Die Pastinake

Oktober 03, 2016

Die Pastinake

Geht es Euch auch so wie mir, dass ihr die Pastinake erst entdecken musstet? Wenn man sie so liegen sieht, denkt man zunächst an eine Möhre oder auch an Wurzelpetersilie. Und irgendwie wirkt sie total langweilig!

Aber wir unterschätzen die Pastinake - sie ist sowohl aus ernährungsphysiologischer als auch aus kulinarischer Sicht sehr vielseitig. 

Pastinaken sind in ihrer wilden Form von Europa bis Asien bekannt. Als Gemüse baut man sie aber vor allem in Nord- und Mitteleuropa sowie den USA an.  

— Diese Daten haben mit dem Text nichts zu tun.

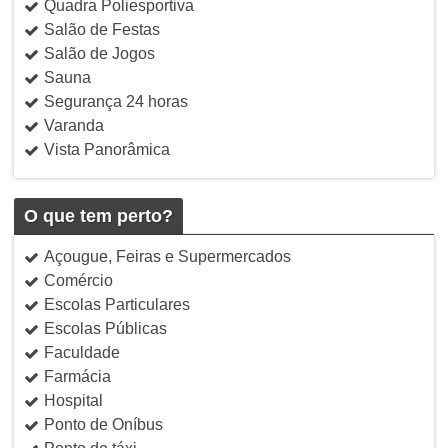
Quadra Poliesportiva
Salão de Festas
Salão de Jogos
Sauna
Segurança 24 horas
Varanda
Vista Panorâmica
O que tem perto?
Açougue, Feiras e Supermercados
Comércio
Escolas Particulares
Escolas Públicas
Faculdade
Farmácia
Hospital
Ponto de Oníbus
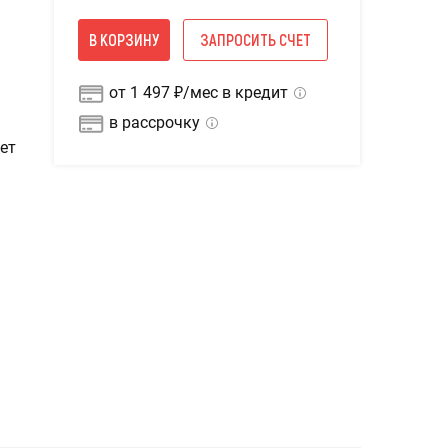
В КОРЗИНУ
ЗАПРОСИТЬ СЧЕТ
от 1 497 ₽/мес в кредит
в рассрочку
ет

Die Pastinake ist ein sehr nährstoffreiches Gemüse und galt früher deshalb auch als Grundnahrungsmittel. Erst die Kartoffel hat sie von dieser Funktion abgelöst. Durch den Quellstoff Pektin in ihr macht die Pastinake sehr lange satt. Ähnlich wie die Wurzelpetersilie oder die Petersilie selbst enthält die Pastinake ätherische Öle und hat dadurch eine leichte antibakterielle Wirkung. Außerdem steuert sie zum Haushalt von Vitamin C und B bei und liefert Mineralstoffe.

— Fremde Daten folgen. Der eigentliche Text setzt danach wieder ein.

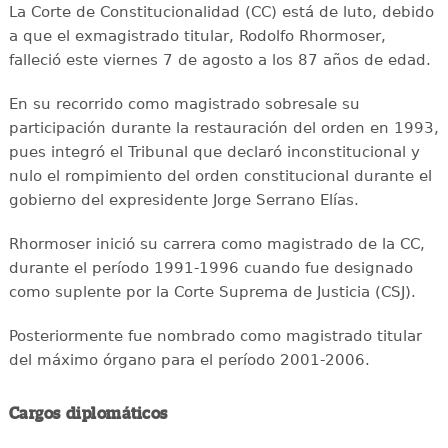
La Corte de Constitucionalidad (CC) está de luto, debido
a que el exmagistrado titular, Rodolfo Rhormoser,
falleció este viernes 7 de agosto a los 87 años de edad.
En su recorrido como magistrado sobresale su
participación durante la restauración del orden en 1993,
pues integró el Tribunal que declaró inconstitucional y
nulo el rompimiento del orden constitucional durante el
gobierno del expresidente Jorge Serrano Elías.
Rhormoser inició su carrera como magistrado de la CC,
durante el período 1991-1996 cuando fue designado
como suplente por la Corte Suprema de Justicia (CSJ).
Posteriormente fue nombrado como magistrado titular
del máximo órgano para el período 2001-2006.
Cargos diplomáticos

Aber war wäre das alles, wenn man dies nicht genießen kann? Und dafür haben wir die vielseitigen Einsatzmöglichkeiten in der Küche. Man kann aus der Pastinake Salat machen, man kann aber auch ein Süppchen kochen. Und natürlich kann man sie auch roh oder in getrockneter Form als Chips von NATÜRLICH anders nutzen. Für diesen Blog habe ich mir aber ein etwas deftigeres Gericht überlegt: der Pastinaken"burger". Dafür nehmt ihr für 2 Portionen eine mittelgroße Pastinake und raspelt diese. Dazu dann eine halbe Tasse Buchweizenflocken (oder eine andere Form von Flocken wie meine geliebten Reis- oder Hirseflocken), diese kocht ihr ca. 5 Minuten auf und laßt sie dann ca. 10-15 Minuten köcheln, bis sie "breiig" sind. Gießt diese dann ab und / oder wringt sie durch ein Tuch, so dass nur die Masse aus den Flocken konzentriert verbleibt. Parallel zum Köcheln der Flocken könnt ihr 1/4 Bund Petersilie klein schneiden. Das Ganze dann mit 1 EL Sesamöl (Olivenöl oder ein anderes gutes Öl geht auch), 1/4 TL Salz, etwas Pfeffer, 1 Messerspitze Cayennepfeffer sowie 1/2 EL Ahornsirup zusammenmischen und die Pastinaken-Flocken-Masse dazu tun. So viel Wasser ergänzen, dass ihr Bratlinge daraus machen könnt. Und dann ab damit in eine teflonbeschichtete Pfanne und die "Burger" leicht anbraten. Wenn Euch das "zu wenig" auf dem Teller ist, dann macht Euch einen leichten Salat oder ein leichtes Pürree (zum Beispiel aus Süßkartoffeln) dazu.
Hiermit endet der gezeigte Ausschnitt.